We have seen that speed and sharing more ct1 states by a higher state gives rise to time dilation.
This raises a curious question as to what happens when you have higher compressed states (231). It is clear that a ct0 state may only change in one way at a time, presumably from non-linearity to linearity. A ct1 state presumably can change is at least one dimension at a time (2^1 is 2 however). Ignoring for the moment the two faces of ct1, ct2 has sufficient compression so that it might be possible to imagine different compressed components changing in more than one coordinate at a time. This would be more pronouced for the higher states. Given the lack of separation between quantum phenomena, like photons, we can ignore, to some extent, ct1 and ct2 as having insufficient separation for multiple ct1 states to become engaged with any point source. While ct3, wave energy, clearly interacts with more than one ct1 state at once and while we can be certain that this interaction is with multiple ct1 states, the fluid relationship between ct2 and ct3 (possibly tied to the relationship indicated by the compression equation: F(series)(x-2,x-1,x)^2^x) might eliminate this as a significant factor.

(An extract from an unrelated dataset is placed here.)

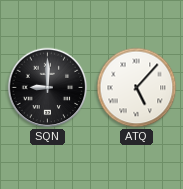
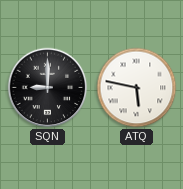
ATQ: 5:07 -> 5:47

Once, however, you get to the more "stable" ct4 state (10^2^4) or (2plus3plus5)^8 compression, the interaction with multiple ct1 states becomes more complicated and only with acceleration do you obtain time dilation whether by spin, vibration or straight acceleration would presumably have differing effect, although it may not be measurable.
This will be explored in more detail in Volume II.
The change in CT2 and 3 is at such a rapid pace that it is likely that the effects of time dilation would be limited because of how much ct1 is contacted due to the movement. Perhaps the study of "trapped light" would give unique insights especially if compared to the study of accelerated particles approaching light speed or those super heated to get a similar effect.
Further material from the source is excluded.